Arrastrada entre palabras inmortales,
Afanada por la silueta imborrable del tiempo,
La mañana entró suspirando:
“Quien quisiera ser Euricide para
ser rescatada entre los muertos”
Perdieron su encanto los olivos y
un témpano de hielo se apresuró
a caer sobre el corazón ablandado.
La inocencia nunca estuvo tan rebajada,
Creía en el causante repentino,
Como siempre la más ignorante.
No seas tan inocente Inocencia,
Tu sola creaste al mundo
Cargado de una abismal perdición.

Atrapada entre un mar de ausencias,
La estrechez del cielo le daba claustrofobia,
Abandonada por el fulgor de su razón
La irrealidad se construía con vigor.
La respiración lejana por el aire oscurecido.
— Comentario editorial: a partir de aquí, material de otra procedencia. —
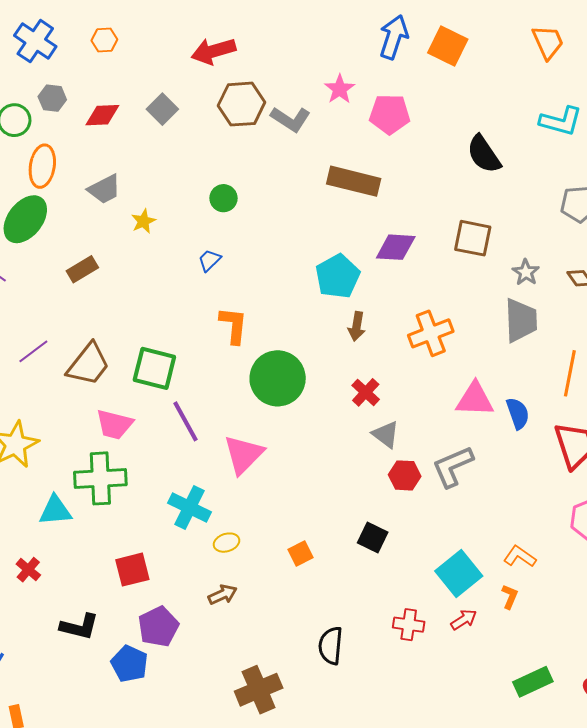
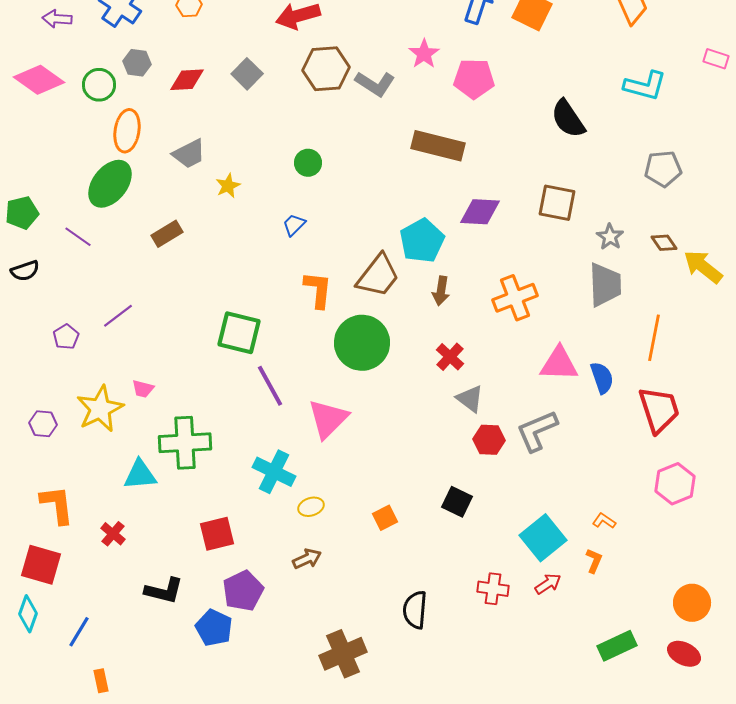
brown trapezoid: (88, 364) -> (378, 276), moved
pink trapezoid: (114, 424) -> (143, 389), moved, size x0.6
orange L-shape: (520, 557) -> (604, 521), size x0.7

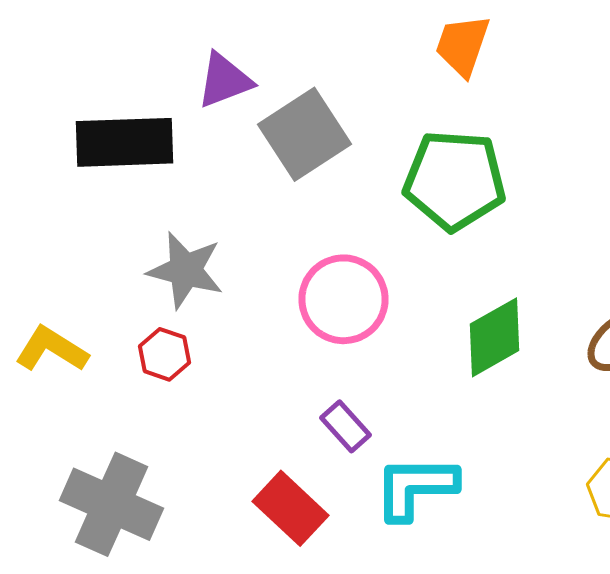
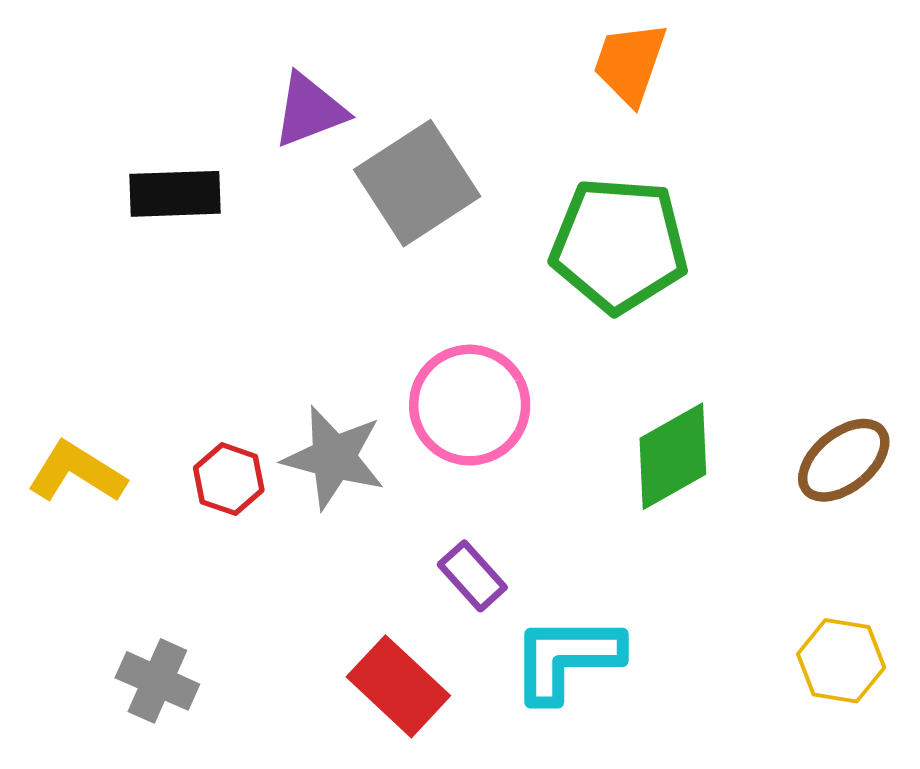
black rectangle: (124, 142) -> (175, 194), size x0.7
gray star: (186, 270) -> (334, 458), moved
gray cross: (112, 504) -> (157, 681), size x0.6

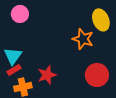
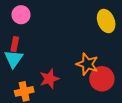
orange star: (83, 39) -> (87, 64), moved
red rectangle: (14, 70) -> (15, 44), moved, turned -48

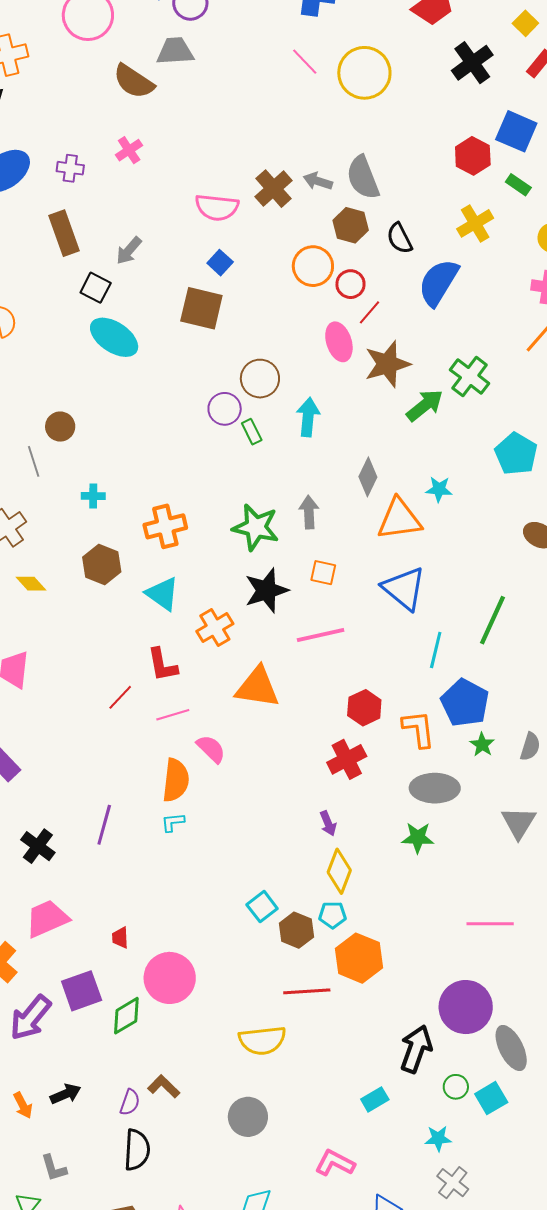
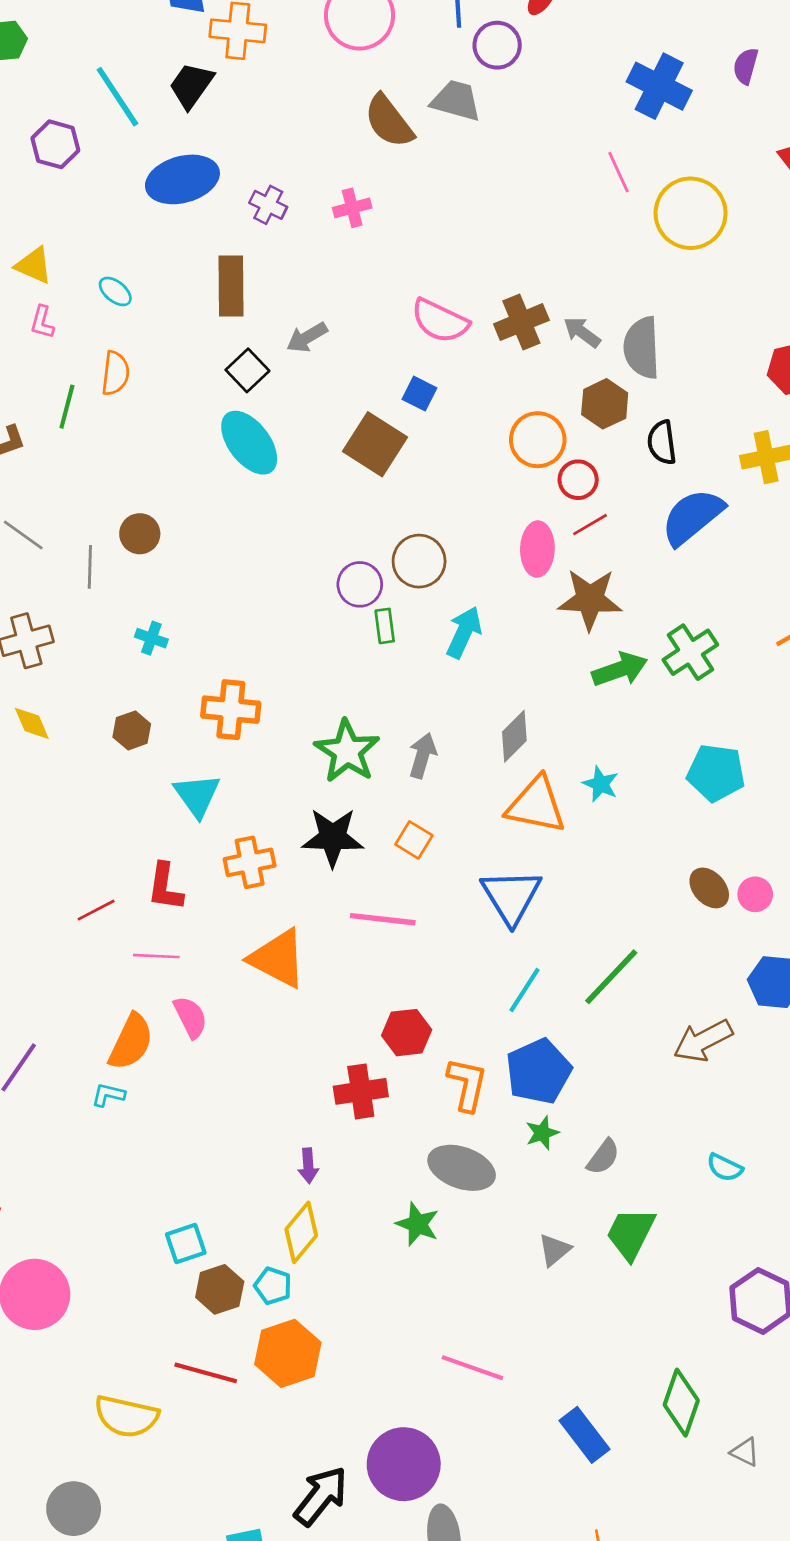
blue square: (220, 263) -> (419, 394), turned -35
cyan pentagon: (516, 454) -> (716, 773), turned 30
brown hexagon: (102, 565) -> (132, 730), size x0.7
gray triangle: (519, 823) -> (554, 1250), size x0.7

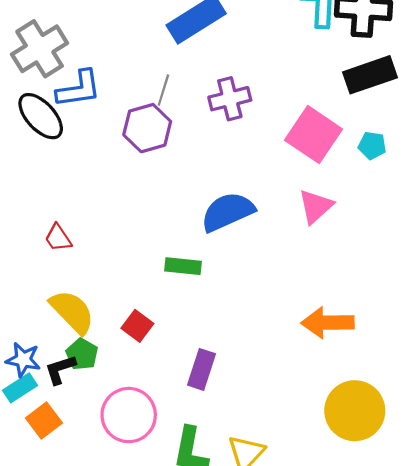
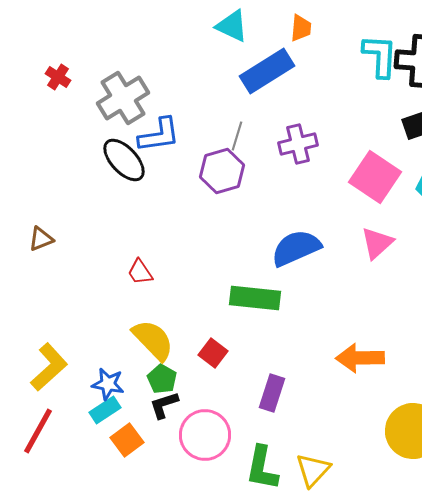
green rectangle: (183, 266) -> (255, 298), size x1.5
orange arrow: (328, 323) -> (360, 358), moved
black L-shape: (60, 369) -> (164, 405), moved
El entorno centrifugado licuando sus viseras
Y los instantes mas fugaces de conciencia.
Diluida en ese amasijo de extrañezas,
La identidad escapó con el recuerdo.
Era ahora el mar? El cielo? El aire?
Lo era todo?
O mas bien nunca fue nada y buscaba
Ansiosa una sola razón de ser.

Ninguna de las dos lo sabe pero sus caminos se encontrarán pronto. Ella, aún sin nombre, recorre los pasivos caudales de la ciudad, expuesta a la lluvia vespertina. Avanza sin sentir el agua congelada, por calles coloridas repletas de cafés puestos bajo la sombra de abedules. Mas tarde las calles se van tornando grises y humeantes, el olor que ella ignora es putrefacto y se debe a los desechos que reposan en el fondo del río.Tiempo aún mas tarde las calles ya han desaparecido y en los lechos polvorosos corren niños felices. El ambiente denotaría alegría de no ser por una niña que observa el movimiento del agua en cuclillas frente a su casa improvisada. Es ella, la otra, se dice a si misma eme y mantiene esta posición desde que la otra Ella emprendió su viaje cuando cayó del camión de la basura. Es decir, la está esperando pero ninguna de la dos lo sabe. Eme sostiene en su mano un corazón de cartón que le hizo a su madre. Ella se acerca, eme cierra un ojo para asegurarse que es lo que ella cree. Una sonrisa ansiosa se dibuja en su rostro, corre a zambullirse en el agua, la agarra del cabello, la mira de pies a cabeza, la abraza emocionada. Ahora tiene a quien entregarle su corazón sin ser rechazado.